Cette caste est pour lui « une horde barbare » offensive qui n’hésitera pas à « troubler la paix du monde » « pour sauver sa domination » et renforcer le prestige d’avoir réalisé l’unité allemande en 1871 par sa victoire contre la France. C’est donc, à travers elle, l’Allemagne d’abord, qui serait une fois de plus fauteuse de guerre : il parle de « menace », « contre nous et nos institutions », « nos mœurs, nos idées démocratiques ». Dans une guerre défensive, nous aurions alors le « devoir d’opposer à cette force brutale une autre force appuyée sur le droit ». C’est une manière directe de donner le beau rôle à la France dans le combat qui se prépare, et donc de susciter l’adhésion de la population, même sur un Bassin si loin de l’Alsace !

Une autre manière de nous donner le beau rôle réside aussi dans la xénophobie patente qui habite l’ensemble du document. Celle-ci touche non seulement « les barons von n’importe quoi », les « soudards » et « les reîtres », mais aussi le peuple allemand lui-même, accusé d’immaturité démocratique. L’article regarde ce dernier avec condescendance et mépris « le bon peuple allemand », comme un peuple d’esclaves habitués à obéir aux « maîtres », qui n’est pas encore mûr pour son « émancipation », pourtant « si désirable pour la paix de l’Europe tout entière » (songeons à la future république fédérale !) et « trop peu conscient de ses droits et de ses devoirs ». Au fond, il n’a pas encore compris la « civilisation supérieure », c’est-à-dire la nôtre. On ne peut s’empêcher de penser aux justifications de la colonisation à la même époque par un Jules Ferry, ou plus près de nous à une certaine arrogance que conserve parfois la France, fière à juste titre de son héritage révolutionnaire et républicain.

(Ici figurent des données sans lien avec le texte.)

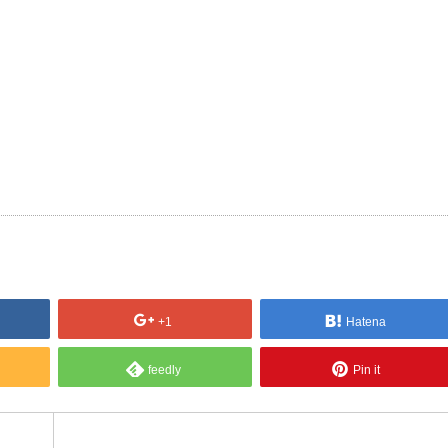
+1
Hatena
feedly
Pin it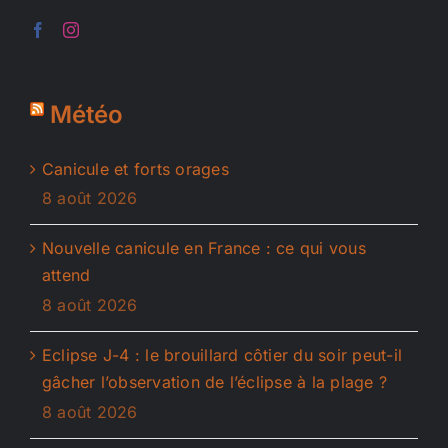
Météo
Canicule et forts orages
8 août 2026
Nouvelle canicule en France : ce qui vous
attend
8 août 2026
Eclipse J-4 : le brouillard côtier du soir peut-il
gâcher l’observation de l’éclipse à la plage ?
8 août 2026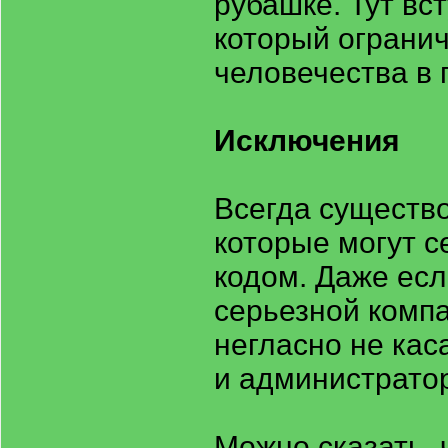
рубашке. Тут вст
который ограни
человечества в 
Исключения
Всегда существо
которые могут с
кодом. Даже ес
серьезной компа
негласно не кас
и администрато
Можно сказать,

Au fond, l’article nous dit qu’il faut faire la guerre aussi pour libérer l’Allemagne de ses oppresseurs internes. Elle aurait besoin de «nos canons et de nos baïonnettes ». Il oublie que même sous la Révolution Française Robespierre disait que les peuples n’aimaient pas « les missionnaires armés ». L’ironie de l’Histoire fait qu’il aura raison néanmoins, puisque c’est la guerre de 1914 qui entraîne en 1918 une révolution, la démission du Kaiser et la fin du IIe Reich, pour laisser place à la République de Weimar. Mais il faudra attendre la fin du IIIe Reich en 1945 pour un établissement durable de la démocratie allemande.

Armelle BONIN-KERDON

L’auteur de l’article de la Vigie républicaine d’Arcachon, Albert Mamelet (1883 – 1949), était normalien, agrégé de philosophie, professeur au lycée de Belfort.